Most volunteers will understand why you need to verify their identity and why you need to keep records of their involvement in the search, but some people may be wary of permitting you to take photocopies of their identification. Providing identification is voluntary, however, those who choose not to provide an appropriate form of identification may be politely excused from your effort.
Information about volunteers may be needed by the police in the future. Police may be able to run background checks on volunteers without written consent, but you cannot conduct formal background checks without the volunteer’s written consent. The form of consent required for such checks will vary by jurisdiction, and the type of search you are carrying out. You should work with the missing children services organization that is helping you to ensure you do what you can to screen potential volunteers.
It is also advised that you take group photographs of search teams or volunteers throughout the search effort, together with lists of the names of the volunteers in the pictures where possible.
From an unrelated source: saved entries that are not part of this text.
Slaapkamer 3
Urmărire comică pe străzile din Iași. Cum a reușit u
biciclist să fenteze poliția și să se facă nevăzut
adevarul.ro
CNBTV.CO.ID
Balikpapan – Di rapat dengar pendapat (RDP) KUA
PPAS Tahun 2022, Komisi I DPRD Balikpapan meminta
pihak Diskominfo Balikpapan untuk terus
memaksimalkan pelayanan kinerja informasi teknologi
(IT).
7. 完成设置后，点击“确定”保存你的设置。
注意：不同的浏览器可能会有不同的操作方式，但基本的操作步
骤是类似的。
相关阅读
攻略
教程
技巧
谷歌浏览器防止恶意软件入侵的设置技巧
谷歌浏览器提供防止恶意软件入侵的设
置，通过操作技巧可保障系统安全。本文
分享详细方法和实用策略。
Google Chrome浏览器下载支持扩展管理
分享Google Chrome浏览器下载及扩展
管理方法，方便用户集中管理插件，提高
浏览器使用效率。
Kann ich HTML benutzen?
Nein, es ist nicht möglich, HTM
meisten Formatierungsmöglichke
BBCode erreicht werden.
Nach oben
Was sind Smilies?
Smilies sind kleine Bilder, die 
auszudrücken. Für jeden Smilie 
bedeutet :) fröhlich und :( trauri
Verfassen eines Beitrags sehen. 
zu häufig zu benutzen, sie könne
At each search event, it is important that every volunteer sign in. The role of the Administrative Coordinator also includes coming to each event and setting up a table to help with volunteer sign-in. While you may choose not to use the other sections of the Community Response Plan, if you are engaging in a search effort, you will need the assistance of an Administrative Coordinator or a designated individual to coordinate volunteers.
Pre-existing organizations can be a good source for volunteers (e.g. public service organizations, community centres, church groups, etc.). These groups may be able to quickly provide individuals interested in helping with the search, and these organizations may have already screened their members.